The public’s opinion is also shifting more and more in the direction towards a sustainable future and that’s where the supporters of “green capitalism” find their place. They believe in the coexistence of a growth model of capitalism and the finite nature of our planet with the new forms of renewable energy. However, with the popularity of the theory, there is a discussion about “how green the green energy is” and if capitalism can really co-exist with sustainability.
Another extension of capitalism is a so-known “inclusive capitalism”, first introduced by Klaus Schwab, the founder and executive chairman of the World Economic Forum. In the last years, the popularization of ideas about inclusive capitalism has acquired clear organizational forms. At the initiative of Lynn de Rothschild, the international non-profit organization Coalition for Inclusive Capitalism (CIC) was established. On the CIC website, there is a list of Coalition participants: Unilever, Johnson-Johnson, Nestlé, Pepsi, BlackRock, Vanguard, AmundiAsset Management, JPMorgan Chase & Co., etc.
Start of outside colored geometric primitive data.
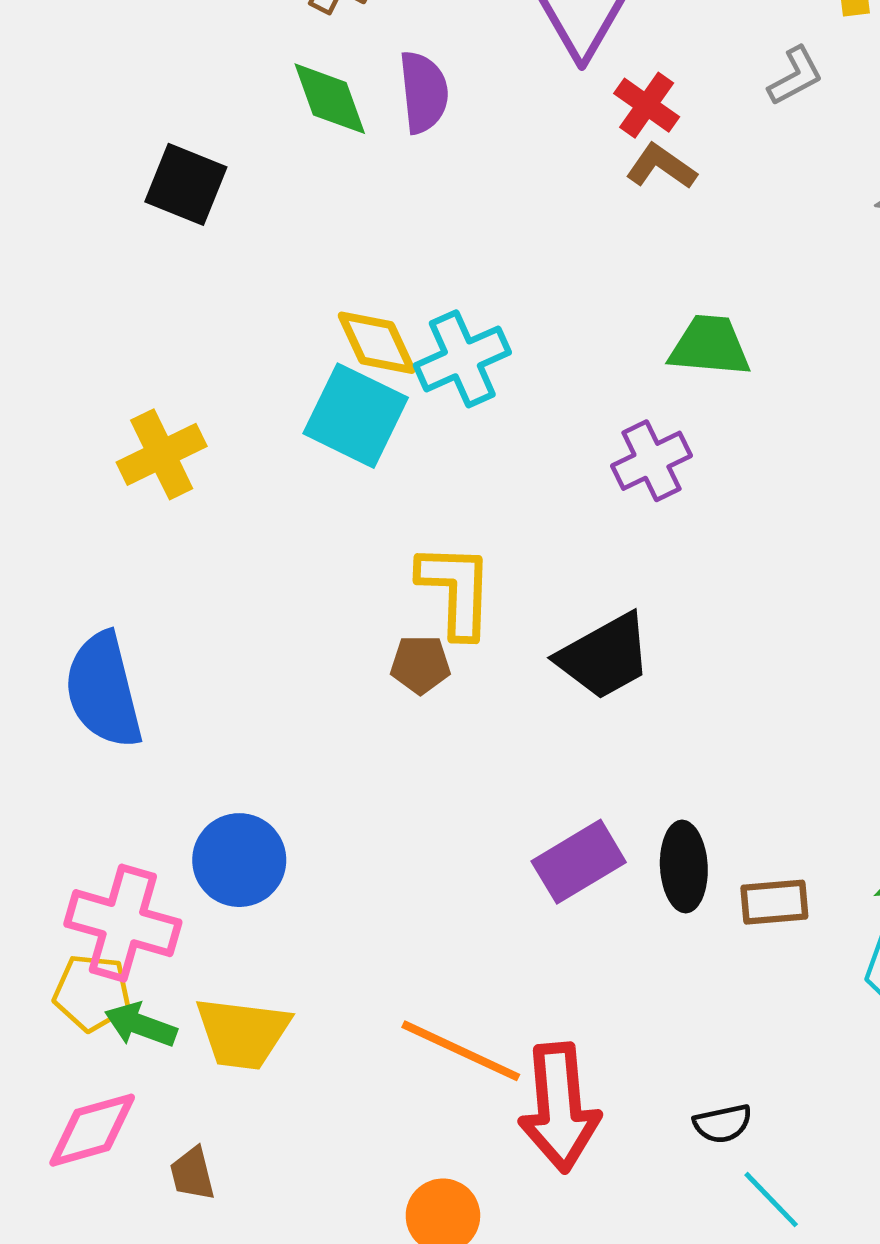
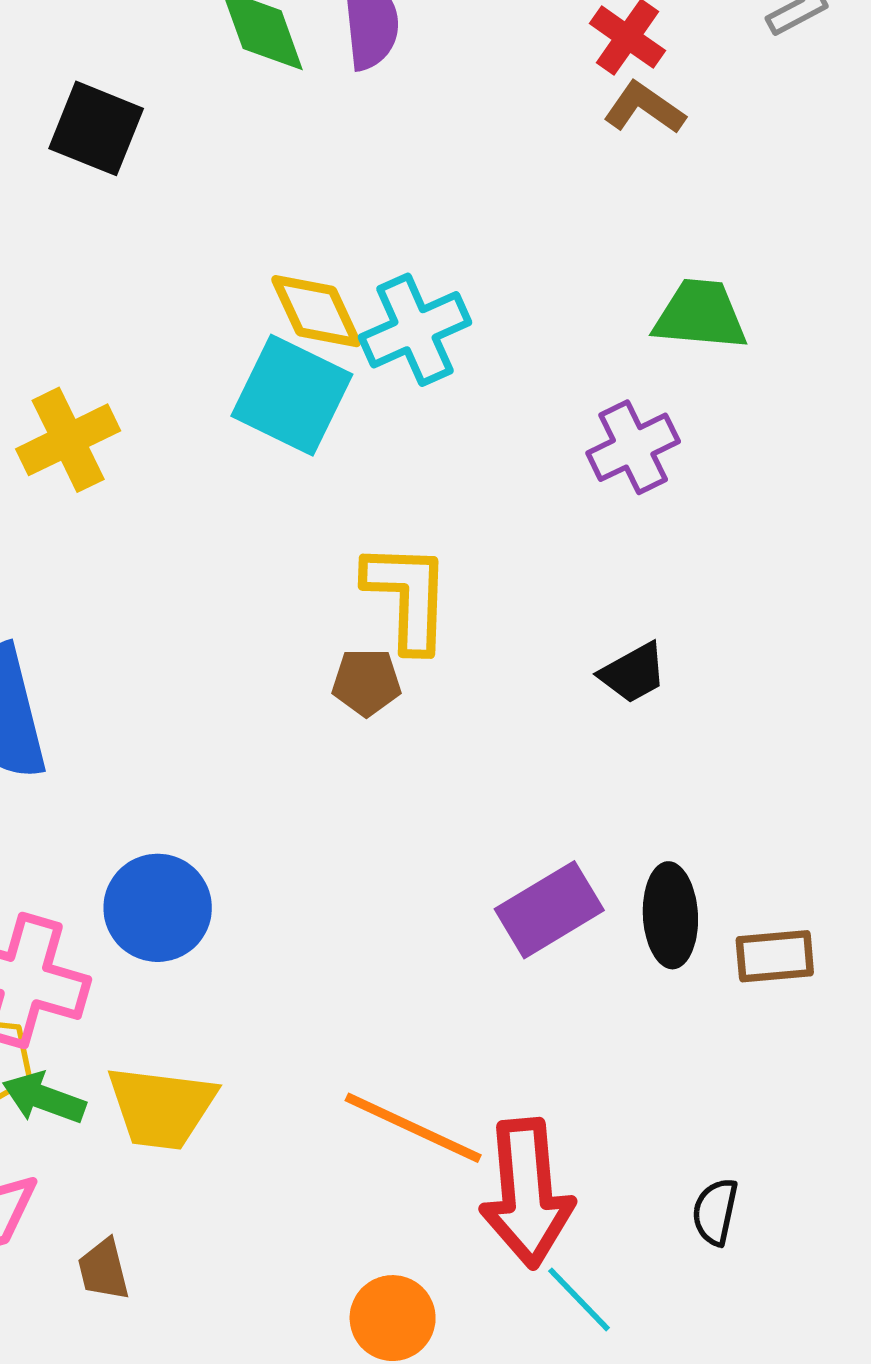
black trapezoid: (605, 656) -> (633, 673), moved, size x0.6
black semicircle: (723, 1124) -> (715, 1212), turned 114
cyan line: (771, 1200) -> (579, 1299), moved

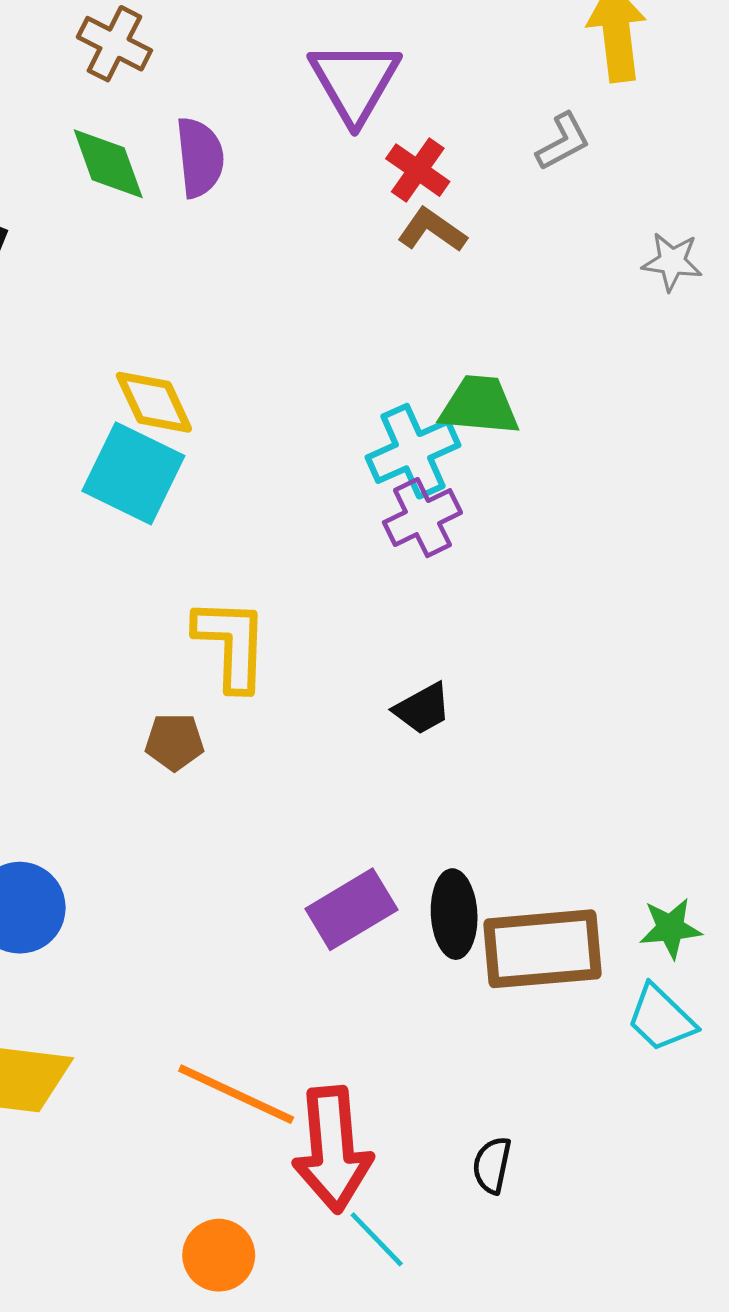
cyan cross: (415, 330) -> (413, 451), moved
brown pentagon: (366, 682) -> (174, 742), moved
brown rectangle: (775, 956) -> (543, 949), size x1.8

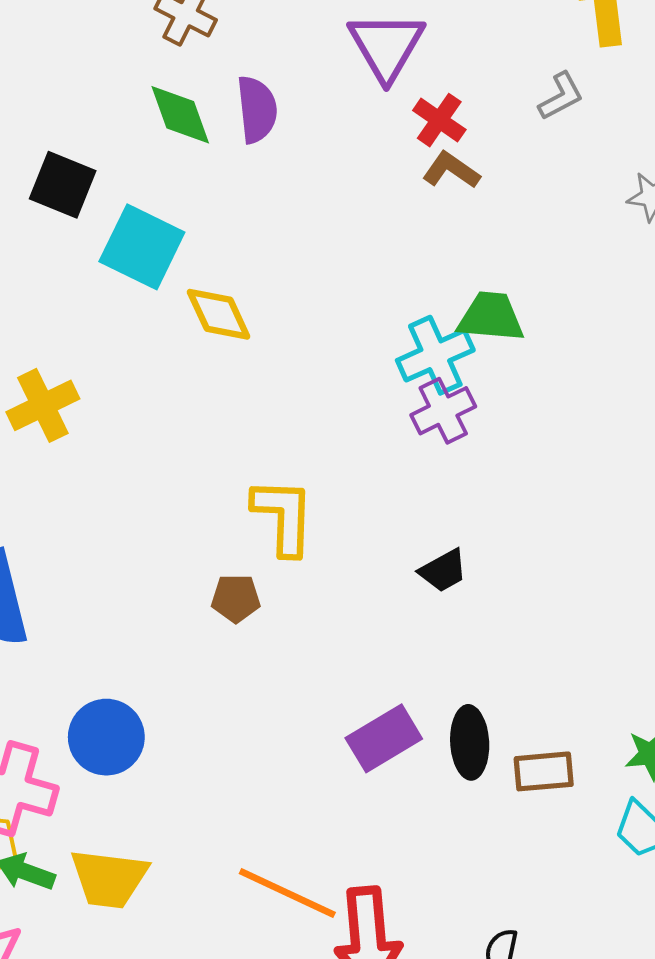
cyan square: (133, 473) -> (142, 247), moved
brown rectangle: (543, 949) -> (544, 771), size x0.6

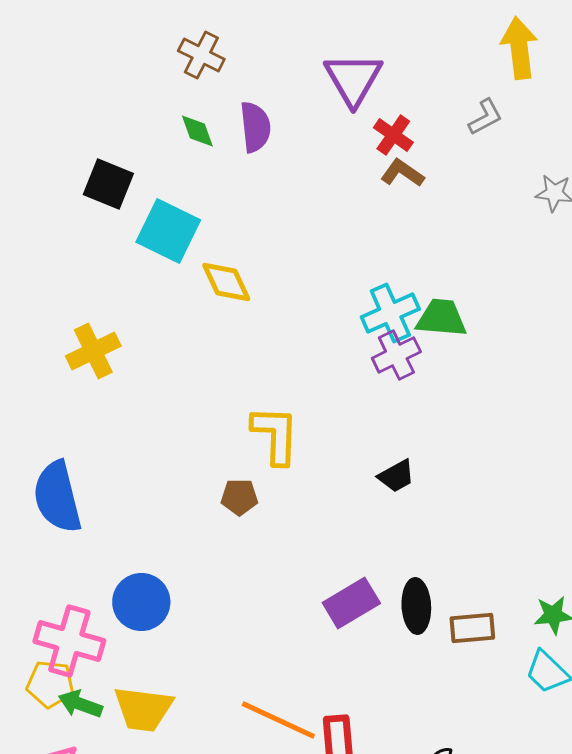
green diamond: (180, 115) -> (197, 131), size x0.7
green trapezoid: (491, 317) -> (441, 318), moved

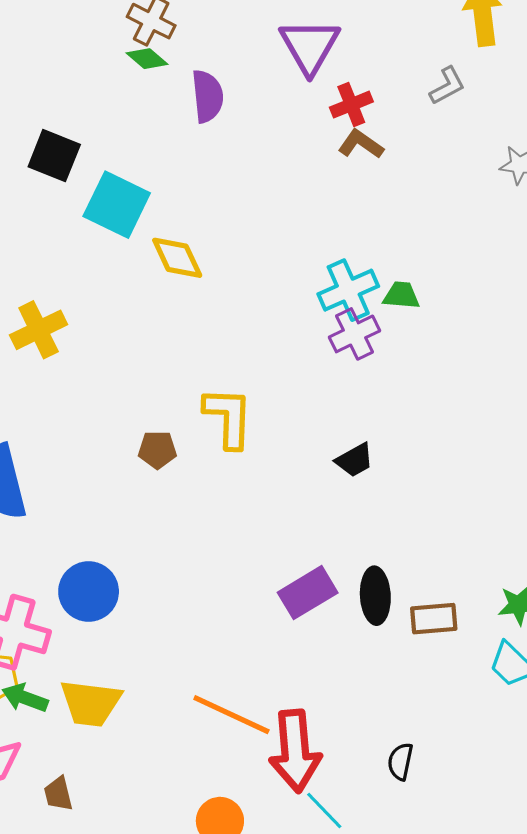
green diamond: (197, 131) -> (147, 59), moved, turned -30
red cross: (393, 135) -> (351, 105), turned 33
green trapezoid: (441, 318) -> (401, 295), size x0.7
brown pentagon: (239, 497) -> (157, 450), moved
More and more corporations become B Corporations (Benefit Corporation), businesses that meet the highest standards of verified social and environmental performance, public transparency, and legal accountability to balance profit and purpose. In 2020, even Vatican has also joined in a partnership with its support. In general, “Inclusive Capitalism” has two main conceptual aspects: (1) lift people out of poverty and (2) power global innovation and economic growth.
So, What Form of Capitalism Do We Need?
Perhaps this is the defining question of our time. And we need to answer it correctly if we want to preserve our economic system for future generations. “Fundamentally transforming the foundations of the economy is the biggest contribution we can make towards building a sustainable future. The current economic crisis may be painful, but it will be nothing compared with the crises we will face if we continue to grow in a way that threatens the life-support systems on which we rely” ~ Jonathon Porritt, “Capitalism as if the world matters “.